Exercise
Transcribe the entries exactly. Start at the top, stop after the line with "Romanvorlage von Vince Flynn. In", and omit every picture.

Input data
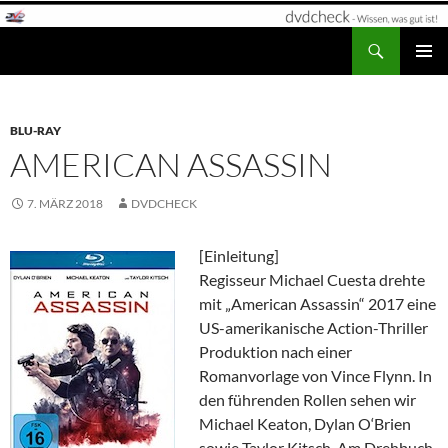
Zum
Inhalt
Suchen
dvdcheck – Wissen, was gut ist!
springen
PRIMÄR
MENÜ
BLU-RAY
AMERICAN ASSASSIN
7. MÄRZ 2018
DVDCHECK
[Einleitung]
Regisseur Michael Cuesta drehte
mit „American Assassin“ 2017 eine
US-amerikanische Action-Thriller
Produktion nach einer
Romanvorlage von Vince Flynn. In
den führenden Rollen sehen wir
Michael Keaton, Dylan O‘Brien
sowie Taylor Kitsch. Am Drehbuch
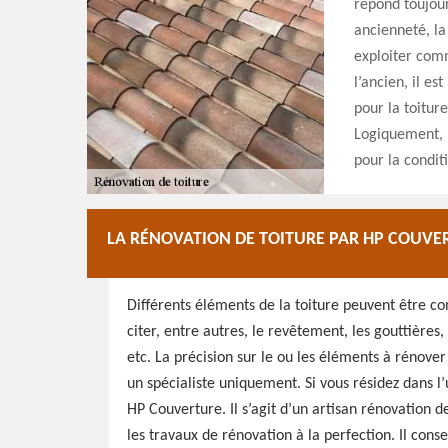
répond toujour
ancienneté, la
exploiter comm
l’ancien, il es
pour la toiture
Logiquement, l
pour la conditi
LA RÉNOVATION DE TOITURE PAR HP COUVER
Différents éléments de la toiture peuvent être c
citer, entre autres, le revêtement, les gouttières, l
etc. La précision sur le ou les éléments à rénove
un spécialiste uniquement. Si vous résidez dans l
HP Couverture. Il s’agit d’un artisan rénovation de
les travaux de rénovation à la perfection. Il cons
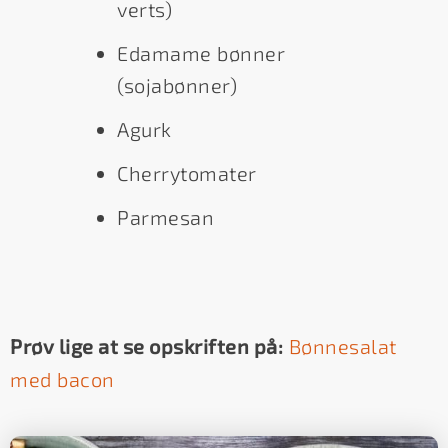
verts)
Edamame bønner
(sojabønner)
Agurk
Cherrytomater
Parmesan
Prøv lige at se opskriften på:
Bønnesalat
med bacon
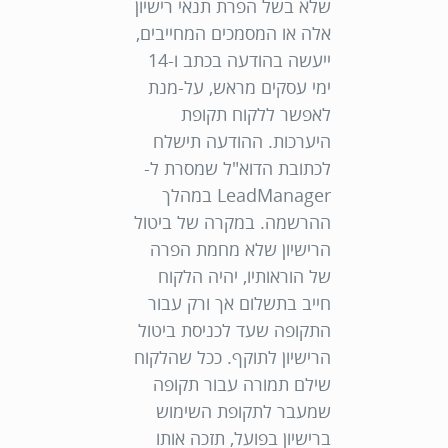
שלא בשל הפרת תנאי רישיון
אלה או המסמכים המחייבים,
ייעשה בהודעה בכתב ו-14
ימי עסקים מראש, על-מנת
לאפשר ללקוח תקופת
היערכות. ההודעה תישלח
לכתובת הדוא"ל שמסרת ל-
LeadManager במהלך
ההרשמה. במקרה של ביטול
הרישיון שלא מחמת הפרה
של הוראותיו, יהיה הלקוח
חייב בתשלום אך ורק עבור
התקופה שעד לכניסת ביטול
הרישיון לתוקף. ככל שהלקוח
שילם תמורה עבור תקופה
שמעבר לתקופת השימוש
ברישיון בפועל, תזכה אותו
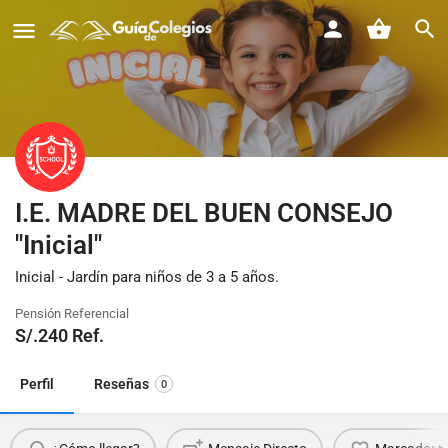
I.E. MADRE DEL BUEN CONSEJO
"Inicial"
Inicial - Jardín para niños de 3 a 5 años.
Pensión Referencial
S/.
240
Ref.
Perfil
Reseñas
0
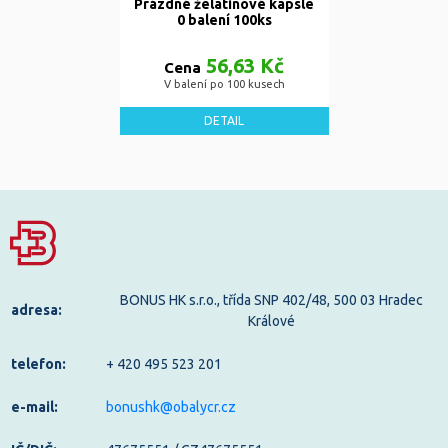
Prázdné želatinové kapsle
0 balení 100ks
56,63 Kč
Cena
V balení po 100 kusech
DETAIL
BONUS HK s.r.o., třída SNP 402/48, 500 03 Hradec
adresa:
Králové
telefon:
+ 420 495 523 201
e-mail:
bonushk@obalycr.cz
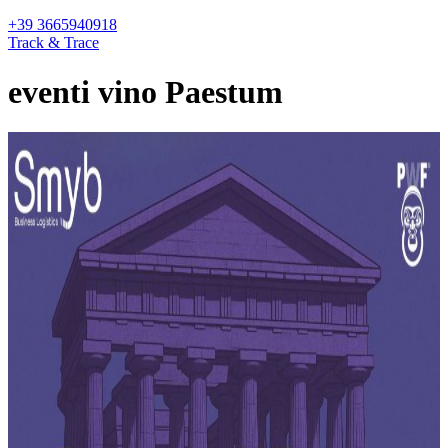
+39 3665940918
Track & Trace
eventi vino Paestum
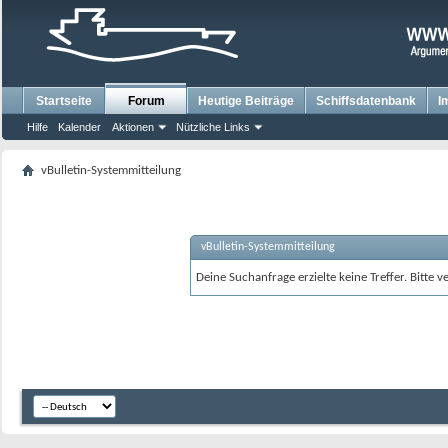
Startseite
Forum
Heutige Beiträge
Schiffsdatenbank
I
Hilfe
Kalender
Aktionen
Nützliche Links
vBulletin-Systemmitteilung
vBulletin-Systemmitteilung
Deine Suchanfrage erzielte keine Treffer. Bitte 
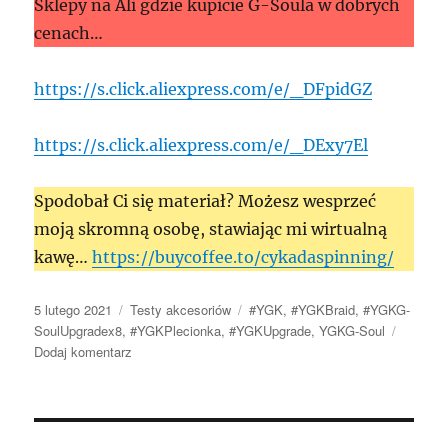
Sklepy na Ali gdzie kupicie G-Soula w dobrych
cenach…
https://s.click.aliexpress.com/e/_DFpidGZ
https://s.click.aliexpress.com/e/_DExy7El
Spodobał Ci się materiał? Możesz wesprzeć
moją skromną osobę, stawiając mi wirtualną
kawę…
https://buycoffee.to/cykadaspinning/
Data
Kategorie
Tagi
5 lutego 2021
Testy akcesoriów
#YGK
,
#YGKBraid
,
#YGKG-
publikacji
SoulUpgradex8
,
#YGKPlecionka
,
#YGKUpgrade
,
YGKG-Soul
do
Dodaj komentarz
YGK
G-
Soul
Upgrade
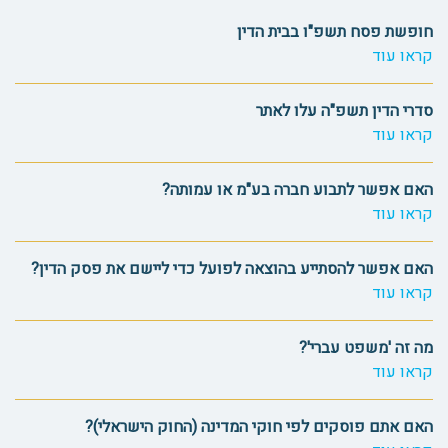
חופשת פסח תשפ"ו בבית הדין
קראו עוד
סדרי הדין תשפ"ה עלו לאתר
קראו עוד
האם אפשר לתבוע חברה בע"מ או עמותה?
קראו עוד
האם אפשר להסתייע בהוצאה לפועל כדי ליישם את פסק הדין?
קראו עוד
מה זה 'משפט עברי'?
קראו עוד
האם אתם פוסקים לפי חוקי המדינה (החוק הישראלי)?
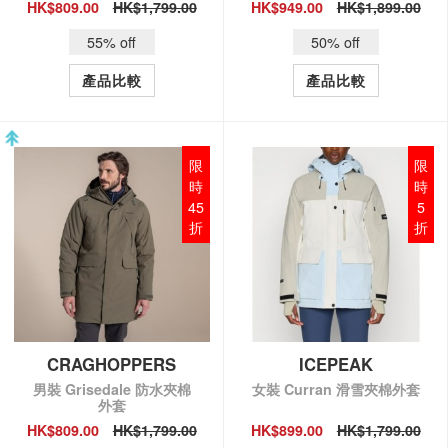
HK$809.00
HK$1,799.00
HK$949.00
HK$1,899.00
QUICK VIEW
QUICK VIEW
55% off
50% off
產品比較
產品比較
限
限
時
時
45
5
折
折
CRAGHOPPERS
ICEPEAK
男裝 Grisedale 防水夾棉
女裝 Curran 滑雪夾棉外套
外套
HK$809.00
HK$1,799.00
HK$899.00
HK$1,799.00
QUICK VIEW
QUICK VIEW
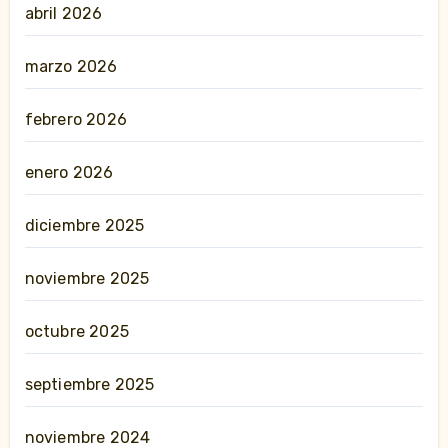
abril 2026
marzo 2026
febrero 2026
enero 2026
diciembre 2025
noviembre 2025
octubre 2025
septiembre 2025
noviembre 2024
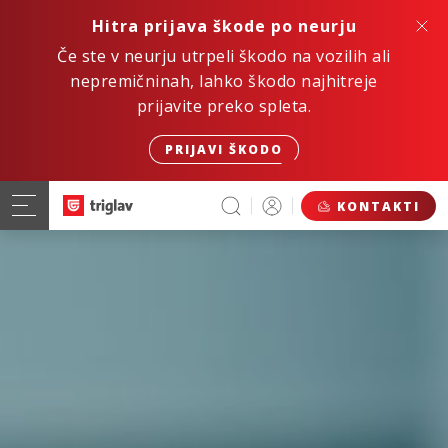
Hitra prijava škode po neurju
Če ste v neurju utrpeli škodo na vozilih ali
nepremičninah, lahko škodo najhitreje
prijavite preko spleta.
PRIJAVI ŠKODO
KONTAKTI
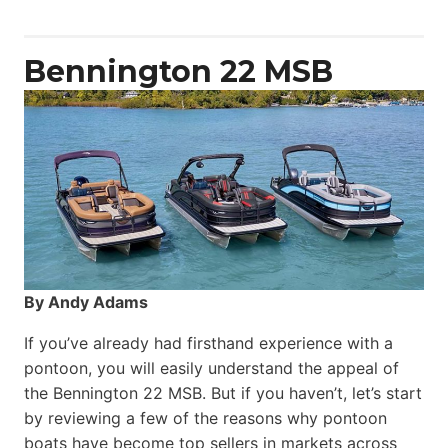
Yacht
Power
Catamaran
Bennington 22 MSB
By Andy Adams
If you’ve already had firsthand experience with a
pontoon, you will easily understand the appeal of
the Bennington 22 MSB. But if you haven’t, let’s start
by reviewing a few of the reasons why pontoon
boats have become top sellers in markets across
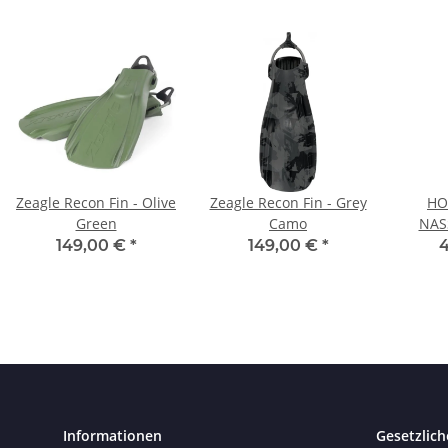
Zeagle Recon Fin - Olive
Zeagle Recon Fin - Grey
HO
Green
Camo
NAS
149,00 €
*
149,00 €
*
4
Informationen
Gesetzlich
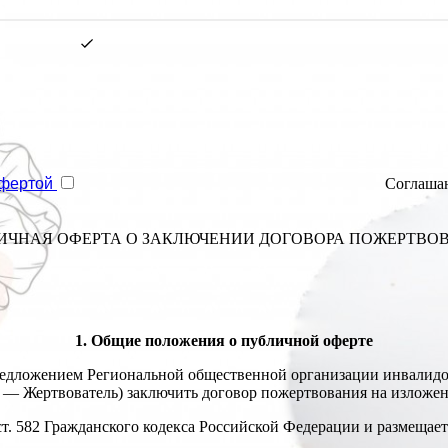
фертой
Соглашаю
ИЧНАЯ ОФЕРТА О ЗАКЛЮЧЕНИИ ДОГОВОРА ПОЖЕРТВО
1. Общие положения о публичной оферте
 предложением Региональной общественной организации инвалидо
е — Жертвователь) заключить договор пожертвования на изложе
 и ст. 582 Гражданского кодекса Российской Федерации и размеща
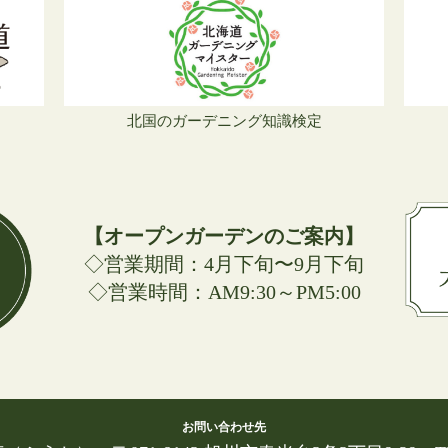
北国のガーデニング知識検定
【オープンガーデンのご案内】
◇営業期間：4月下旬〜9月下旬
◇営業時間：AM9:30～PM5:00
お問い合わせ先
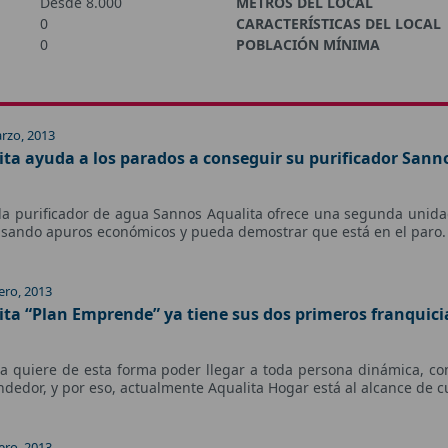
Desde 8.000
METROS DEL LOCAL
0
CARACTERÍSTICAS DEL LOCAL
0
POBLACIÓN MÍNIMA
rzo, 2013
ita ayuda a los parados a conseguir su purificador Sann
da purificador de agua Sannos Aqualita ofrece una segunda unidad
asando apuros económicos y pueda demostrar que está en el paro.
ero, 2013
ita “Plan Emprende” ya tiene sus dos primeros franquic
ta quiere de esta forma poder llegar a toda persona dinámica, con
dedor, y por eso, actualmente Aqualita Hogar está al alcance de cu
ero, 2013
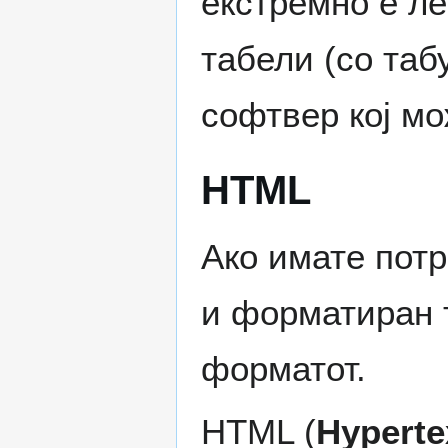
екстремно е ле
табели (со таб
софтвер кој мо
HTML
Ако имате потр
и форматиран 
форматот.
HTML (
Hyperte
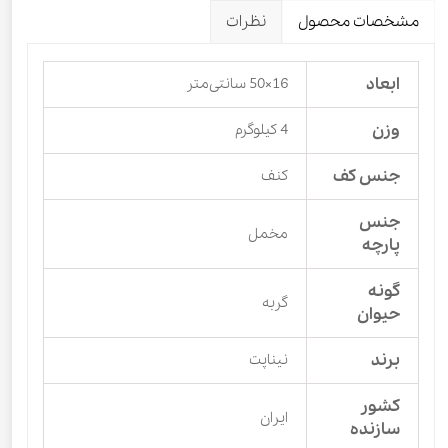
مشخصات محصول
نظرات
ابعاد
16×50 سانتی‌متر
وزن
4 کیلوگرم
جنس کف
کنف
جنس
مخمل
پارچه
گونه
گربه
حیوان
برند
نیناپت
کشور
ایران
سازنده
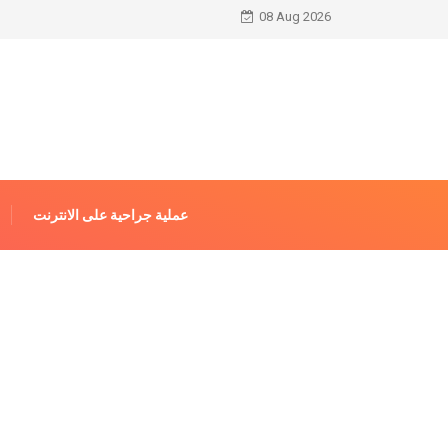
08 Aug 2026
عملية جراحية على الانترنت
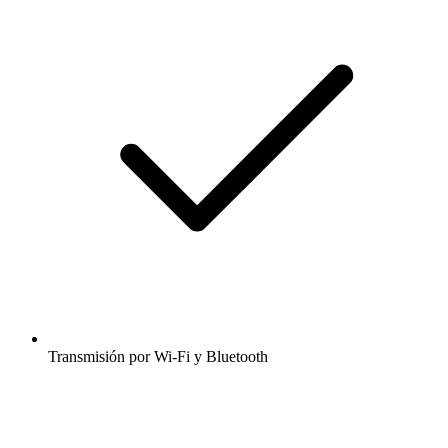
Transmisión por Wi-Fi y Bluetooth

Answer box
Zum
Inhalt
Suchen
dvdcheck – Wissen, was gut ist!
springen
PRIMÄR
MENÜ
BLU-RAY
AMERICAN ASSASSIN
7. MÄRZ 2018
DVDCHECK
[Einleitung]
Regisseur Michael Cuesta drehte
mit „American Assassin“ 2017 eine
US-amerikanische Action-Thriller
Produktion nach einer
Romanvorlage von Vince Flynn. In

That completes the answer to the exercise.